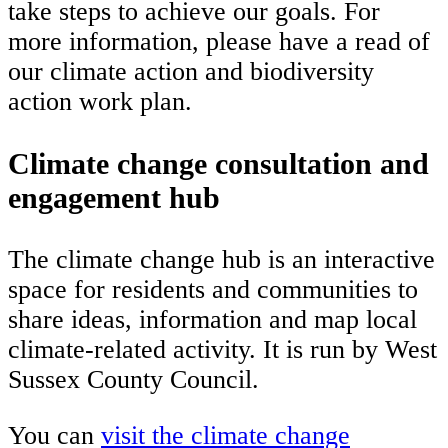
take steps to achieve our goals. For
more information, please have a read of
our climate action and biodiversity
action work plan.
Climate change consultation and
engagement hub
The climate change hub is an interactive
space for residents and communities to
share ideas, information and map local
climate-related activity. It is run by West
Sussex County Council.
You can
visit the climate change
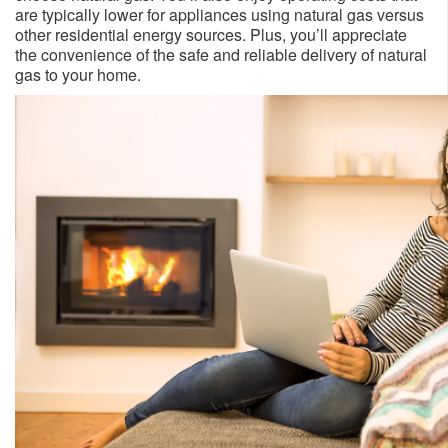
are typically lower for appliances using natural gas versus
other residential energy sources. Plus, you’ll appreciate
the convenience of the safe and reliable delivery of natural
gas to your home.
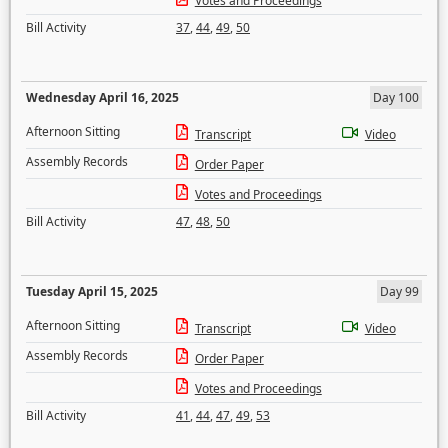
Votes and Proceedings
Bill Activity
37
,
44
,
49
,
50
Wednesday April 16, 2025
Day 100
Afternoon Sitting
Transcript
Video
Assembly Records
Order Paper
Votes and Proceedings
Bill Activity
47
,
48
,
50
Tuesday April 15, 2025
Day 99
Afternoon Sitting
Transcript
Video
Assembly Records
Order Paper
Votes and Proceedings
Bill Activity
41
,
44
,
47
,
49
,
53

· · · · ·

## TASK DIRECTIONS
Which of the lines above carry the string "natural"? Copy every one.

## REPLY
are typically lower for appliances using natural gas versus
the convenience of the safe and reliable delivery of natural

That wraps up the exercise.